The midrange gains more clarity and detail. Neutral overall, but not thin in texture or cold in tonality as the fullness continues through the whole midrange, with just a hint of added sweetness that works nice for voices. It remains fairly uncolored with greater separation and coherent instruments positioning that improve the imaging. A wonderful match with the hybrid IT04 in terms of drivers' coherence, and with the so high detail oriented Fibae 3 (triple BA) the sounds is fuller through the midrange and still keeps all the micro detail in tad smoother presentation when it reaches the upper midrange.

The highs have excellent quality. Precision and extension on the DX120 are very natural, with almost no added emphasis to what the headphones allow, so neither too smooth nor extra bright. Still, where the DX120 really stands out is in treble control; truly remarkable and hard to beat among the $300 tag portable sources. It does scale higher with better quality lossless tracks (mainly from the 2.5mm output), and yet not too unforgiving on lower recordings.
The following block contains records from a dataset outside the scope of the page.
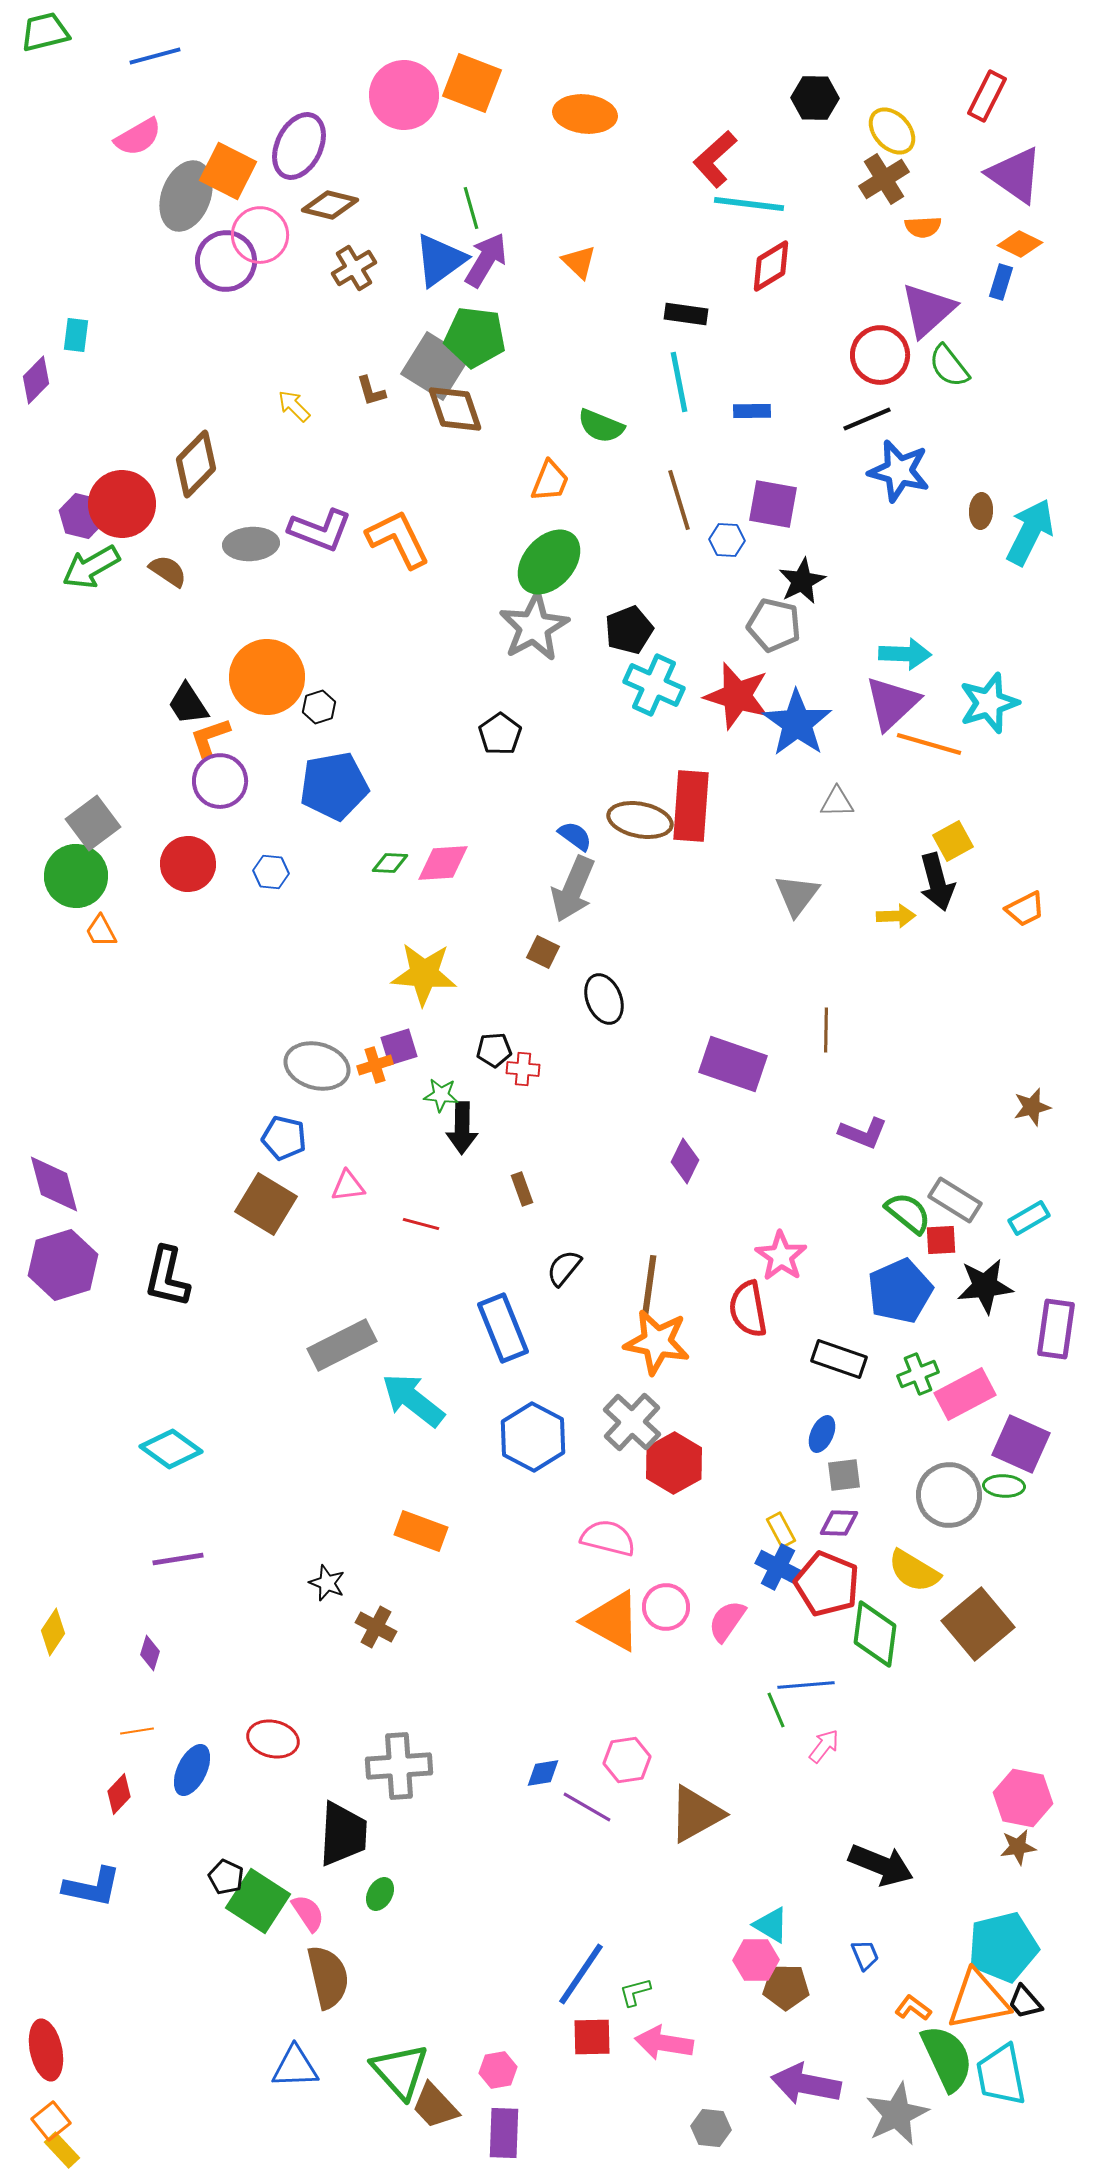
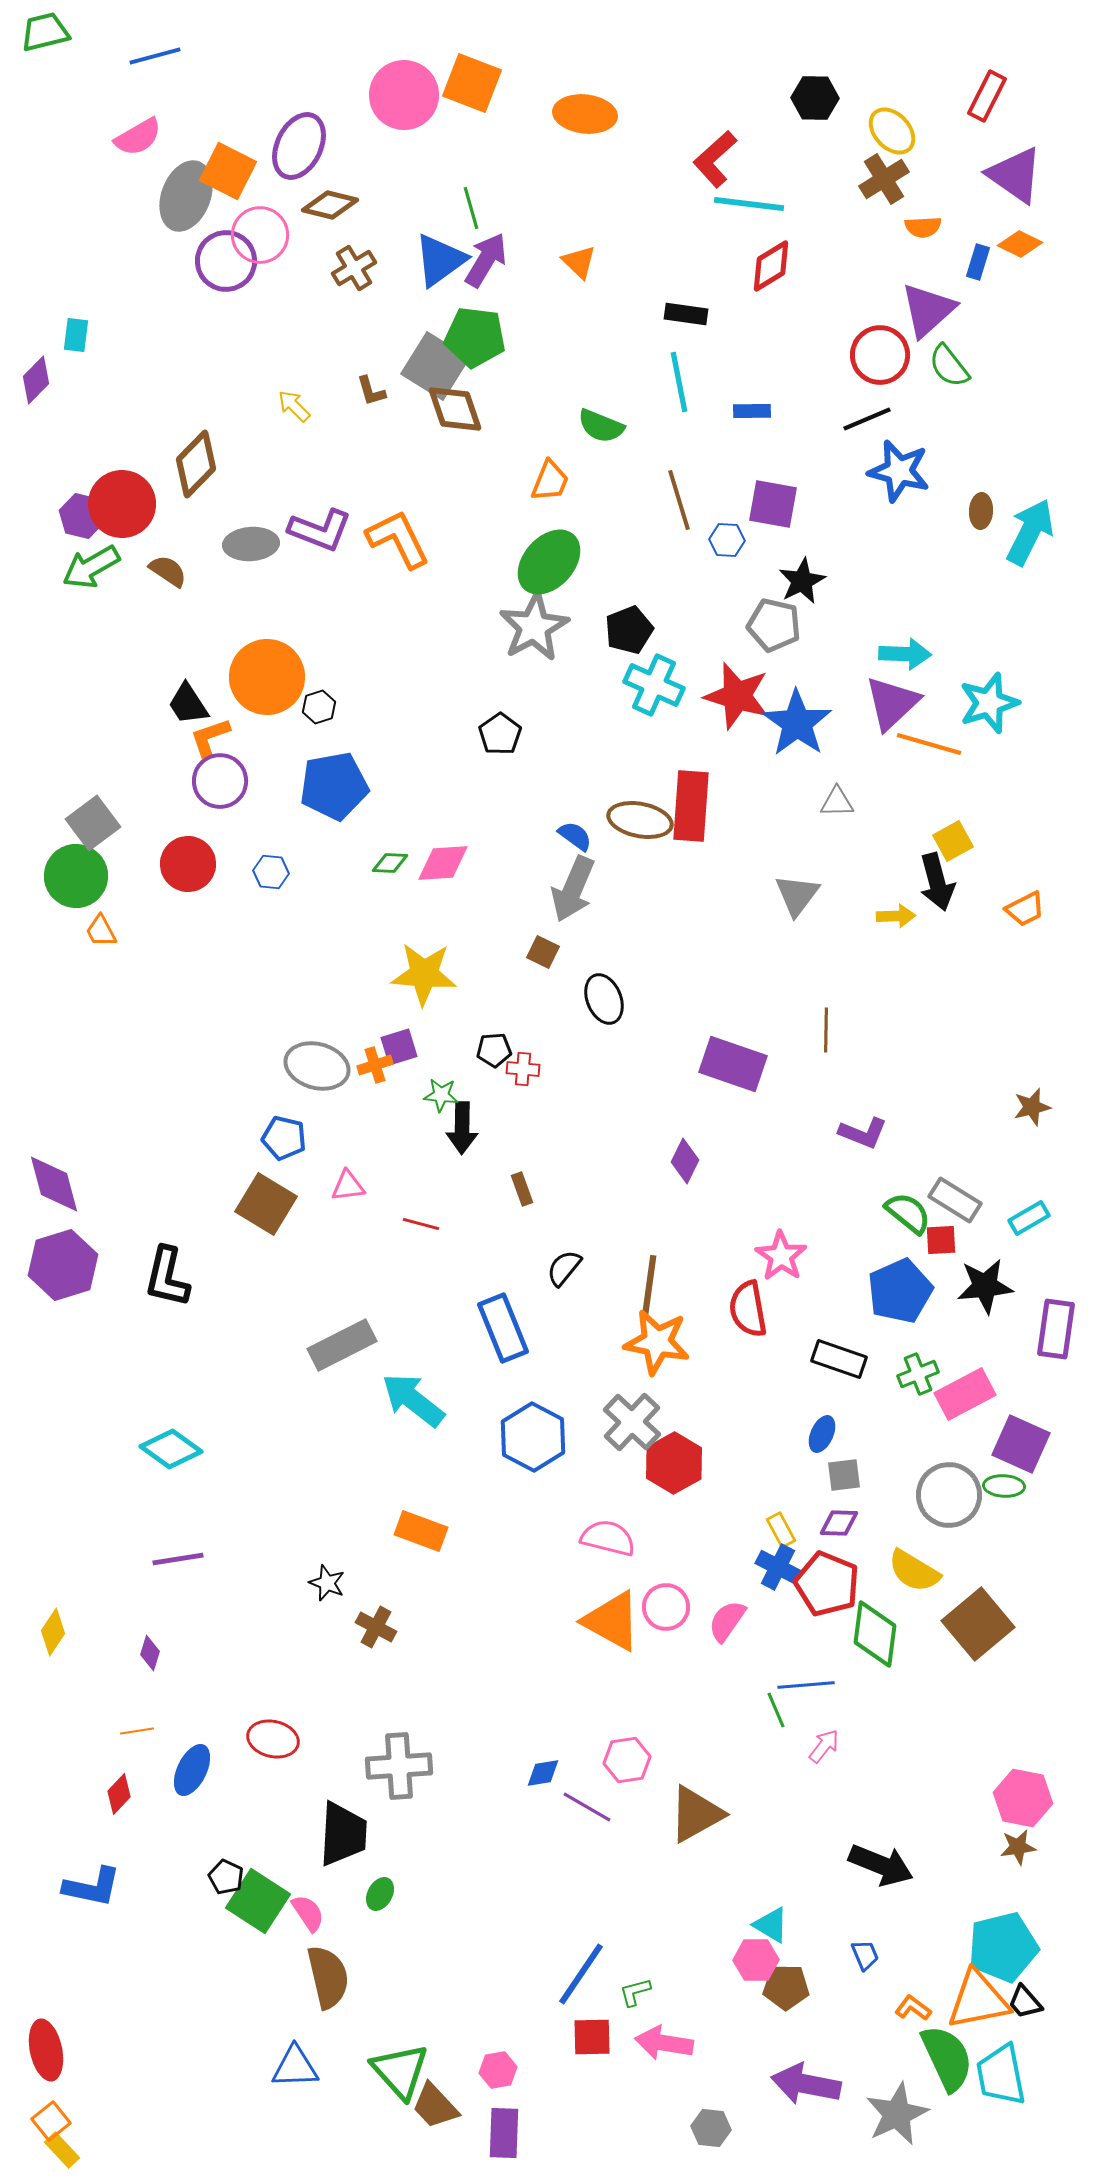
blue rectangle at (1001, 282): moved 23 px left, 20 px up
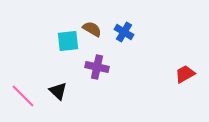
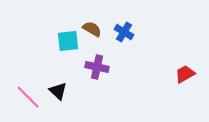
pink line: moved 5 px right, 1 px down
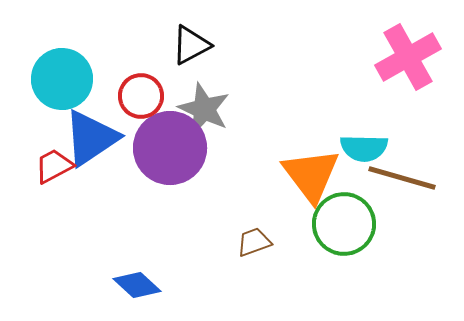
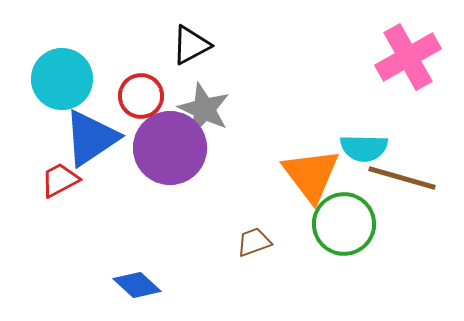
red trapezoid: moved 6 px right, 14 px down
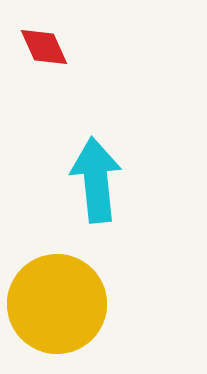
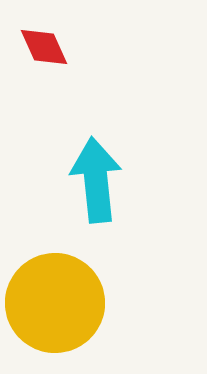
yellow circle: moved 2 px left, 1 px up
The presentation is very spacious, and while it may not give that wider stage as the Aune M1s, it actually sounds more coherent with better imaging. Dynamics on the DX120 are great as well and the transition from bass to lower midrange or at the upper mids and treble is very smooth, offering a better rounded sound presentation.


The switch to the 2.5mm balanced mode not only raises the volume level, but also offers a better audio performance. As expected, improvements are in soundstage width, separation, higher micro detail, extension and more effortless sound overall. Changes are not too drastic but definitely worth if you already have the gears for it.



Conclusion

The iBasso DX120 is an excellent portable player in many ways. It has very good build quality in a new friendly design with great screen quality and touch responsiveness. The battery runs enough for the daily portable use and supports quick charging too. The no Bluetooth support may be a disadvantage for some buyers, but the balanced and dedicated lineout outputs and the option for DAC function is well done. And of course, the more important part lies in the great sound quality with its fuller presentation and high detail.